President Bush used a quick Oval Office Q&A to say that the government was looking into connections between Iran and al-Qaida—connections that the final report of the 9/11 commission is expected to detail when it’s released Thursday. The NYT’s off-lead cites “government officials, speaking on the condition of anonymity,” who said the report would offer new evidence that Iran has lent al-Qaida logistical support over the years, a stark contrast with Iraq, which the commission has repeatedly said had no collaborative relationship with the group. “We will continue to look and see if the Iranians were involved,” Bush said.

The LAT goes inside with the drive-by killing of an Israeli judge in Tel Aviv by an assailant who shot him at point-blank range and made a get-away on a motorcycle. While al-Aqsa Martyrs Brigades took responsibility for the attack, Israeli police were skeptical. “There is no suspicion that this was an act of terror,” the Interior Minister said. In fact, the judge lived near a suspected crime lord and some TV commentators speculated that the shooting might have been a gangland hit.

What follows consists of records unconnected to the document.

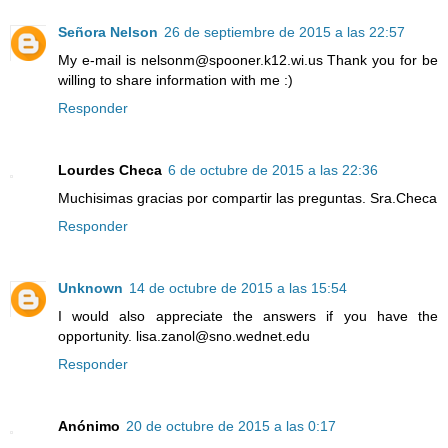
Señora Nelson
26 de septiembre de 2015 a las 22:57
My e-mail is nelsonm@spooner.k12.wi.us Thank you for be
willing to share information with me :)
Responder
Lourdes Checa
6 de octubre de 2015 a las 22:36
Muchisimas gracias por compartir las preguntas. Sra.Checa
Responder
Unknown
14 de octubre de 2015 a las 15:54
I would also appreciate the answers if you have the
opportunity. lisa.zanol@sno.wednet.edu
Responder
Anónimo
20 de octubre de 2015 a las 0:17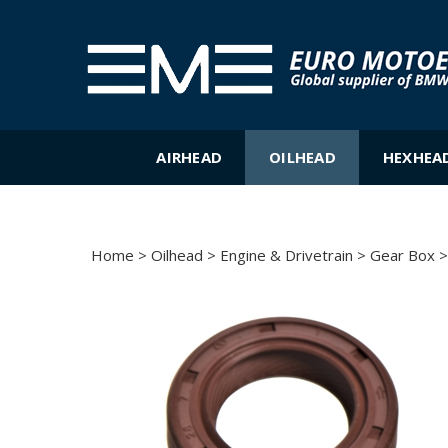
Skip
to
content
AIRHEAD
OILHEAD
HEXHEA
Home
>
Oilhead
>
Engine & Drivetrain
>
Gear Box
>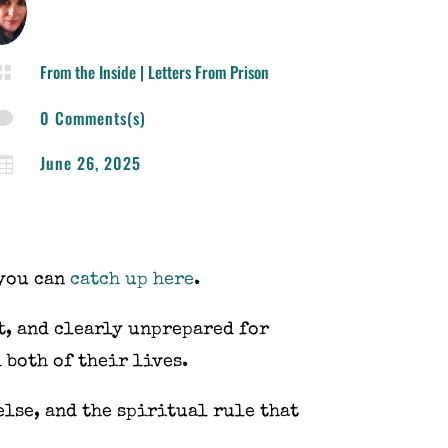
From the Inside
|
Letters From Prison

0 Comments(s)

June 26, 2025

 you can
catch up here
.
st, and clearly unprepared for
 both of their lives.
else, and the spiritual rule that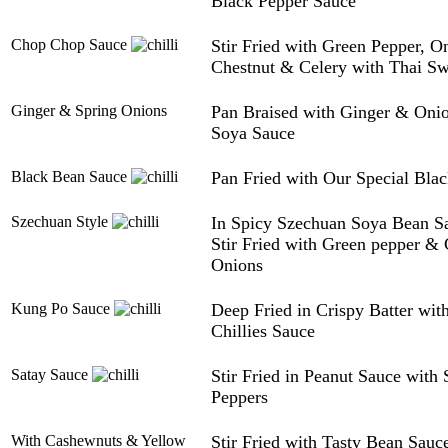
Black Pepper Sauce
Chop Chop Sauce
Stir Fried with Green Pepper, O
Chestnut & Celery with Thai Sw
Ginger & Spring Onions
Pan Braised with Ginger & Onio
Soya Sauce
Black Bean Sauce
Pan Fried with Our Special Bla
Szechuan Style
In Spicy Szechuan Soya Bean Sa
Stir Fried with Green pepper &
Onions
Kung Po Sauce
Deep Fried in Crispy Batter wi
Chillies Sauce
Satay Sauce
Stir Fried in Peanut Sauce with
Peppers
With Cashewnuts & Yellow
Stir Fried with Tasty Bean Sau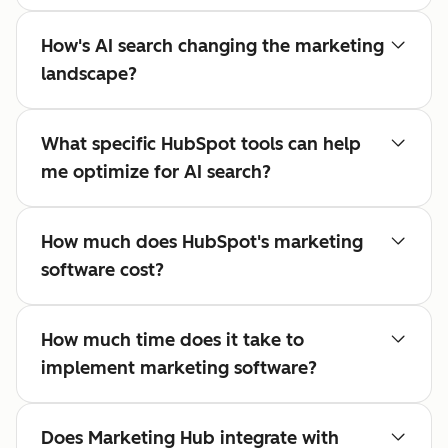
How's AI search changing the marketing
landscape?
What specific HubSpot tools can help
me optimize for AI search?
How much does HubSpot's marketing
software cost?
How much time does it take to
implement marketing software?
Does Marketing Hub integrate with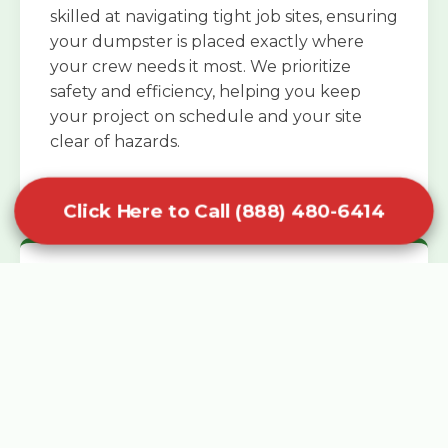
skilled at navigating tight job sites, ensuring
your dumpster is placed exactly where
your crew needs it most. We prioritize
safety and efficiency, helping you keep
your project on schedule and your site
clear of hazards.
Click Here to Call (888) 480-6414
Specialized Roofing Rentals
Specialized roofing dumpster rentals are
available for contractors and DIY
enthusiasts who need to dispose of heavy
asphalt shingles and underlayment. We
know that roofing projects generate an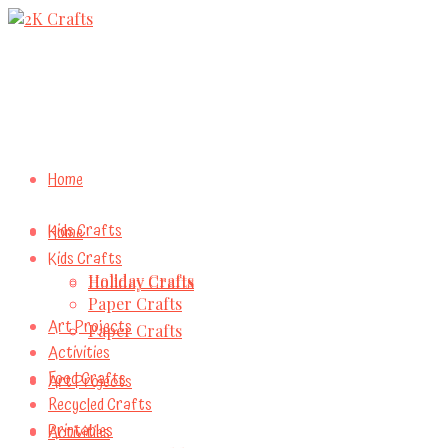
Home
Kids Crafts
Home
Kids Crafts
Holiday Crafts
Holiday Crafts
Paper Crafts
Art Projects
Paper Crafts
Activities
Food Crafts
Art Projects
Recycled Crafts
Printables
Activities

The other papers mention the killing in the context of Middle East stories focused on the leadership crisis among Palestinians. In an effort to quell continued unrest in Gaza over the appointment of his own cousin as security chief, Yasser Arafat promoted a senior security commander yesterday to be chief of security for all Palestinian territories—in effect making him his cousin’s boss. Still, the move did not satisfy the al-Aqsa Martyrs Brigades, which released a statement calling it “another attempt to fool people and … a way of circumventing reforms and change on the part of the national administration.” Which raises a question: Since when is al-Aqsa not just a terror organization but also good-governance reform group? While the Post says that the Brigades’ newfound defiance “is seen as” a bid by a younger generation of Palestinians to claim power alongside Arafat’s old guard, the papers generally do an unsatisfying job explaining the politics of the situation.

The Marine who disappeared, was feared beheaded, and then turned up, underweight but unhurt, three weeks later in Lebanon, made a public statement yesterday to subdue rumors that he had deserted his unit. “I was captured and held against my will by anti-coalition forces for 19 days,” Cpl. Wassef Ali Hassoun said in a prepared statement. “This was a very difficult and challenging time for me.” A Marine Corps spokesman said investigators still had no assessment of Hassoun’s account, and USAT says they will not question him until he has returned to duty.

In the battle for an original way to frame the presidential campaign horserace, the WP fronts a story on the dueling databases maintained by the Democratic and Republican parties. Known as DataMart and Voter Vault, respectively, these troves contain approximately 166 million profiles each—or one for every registered voter. The article includes some great trivia (people without call waiting, for example, are more likely to respond favorably to a political fundraising call). But most interesting is that Republicans, who refused to comment, are said to have an edge in databases because they started building theirs several years earlier. It was only when the party’s 72-Hour Task Force won decisive victories using block-by-block data in several recent elections that “spooked” Dems started playing catch-up.